The mere idea of you, the longing here for you
You'll never know how slow the moments go till I'm near to you...
- Billie Holiday, The Very Thought Of You
I was at a newborn session the other day with the chunkiest baby boy you've ever laid eyes on. I was greeted at the door by a beaming three-year-old who proudly announced that she was a big sister... and then filled me in on about a hundred other things before the shoot was over. She was adorable and reminded me of my own littles. As I set up my lights and backdrop and arranged the set, their mother asked me if I have a favorite thing to photograph.
At the time, in the company of a twirling miniature Princess Anna and a precious newborn all wrapped in fuzzy blankets and hats, I chose baby photography. I love babies. I'm amazed by our bodies and our ability to grow humans. I've photographed everything from baby bumps to baby births. (I'd do it again in a heartbeat, if you're out there reading this and looking for a birth photographer!)

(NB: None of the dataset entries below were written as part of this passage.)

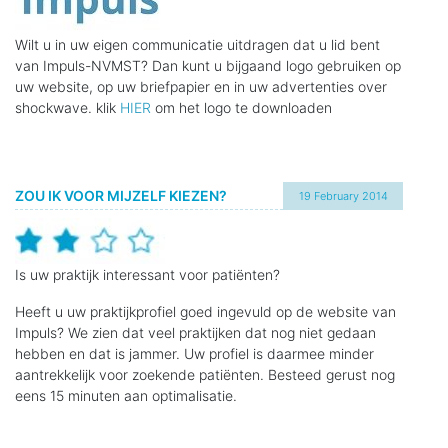
Wilt u in uw eigen communicatie uitdragen dat u lid bent
van Impuls-NVMST? Dan kunt u bijgaand logo gebruiken op
uw website, op uw briefpapier en in uw advertenties over
shockwave. klik
HIER
om het logo te downloaden
ZOU IK VOOR MIJZELF KIEZEN?
19 February 2014
Is uw praktijk interessant voor patiënten?
Heeft u uw praktijkprofiel goed ingevuld op de website van
Impuls? We zien dat veel praktijken dat nog niet gedaan
hebben en dat is jammer. Uw profiel is daarmee minder
aantrekkelijk voor zoekende patiënten. Besteed gerust nog
eens 15 minuten aan optimalisatie.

But I can't settle in on babies, as much as I absolutely love photographing them. There are so many genres that give me that same feeling of excitement and fulfillment. Weddings, lifestyle, boudoir, wild adventures in fields... my friend Shea might call me the trash panda of photography. I love all of it. Do I have my camera? Is there a human to connect with? Then I'm happy. Truly, deeply happy.
Little-known fact: When I was young, I wanted to be a missionary. I had this dream of going out into the world and helping people. It eventually evolved, when I read an article about a ship that travels around the coast of Africa and provides free emergency care to people with serious dental issues. A year in a science and engineering high school taught me quickly that this was not the path for me. One morning before the sun came up, I looked outside my window and saw raindrops on the awning over our deck. I snuck into my parent's room, asked to borrow my mom's camera, and went outside to photograph the rain. There was something so peaceful to me about the stillness in the air. I lived in Northeast Philadelphia, where stillness isn't common, but at this quiet hour of the morning, it was just me and my camera.
I destroyed the film. Totally botched it when I opened the back, which is just as well, because I'm sure the photos weren't properly exposed. I had absolutely zero experience with a camera. Still, that was the moment I knew I wanted to be a photographer. I knew I wanted that feeling of creation and magic to stay with me forever - to tell stories, make art and bring happiness. It's cliche, but this is what drives me. In this small way, I hope that I'm making the world better.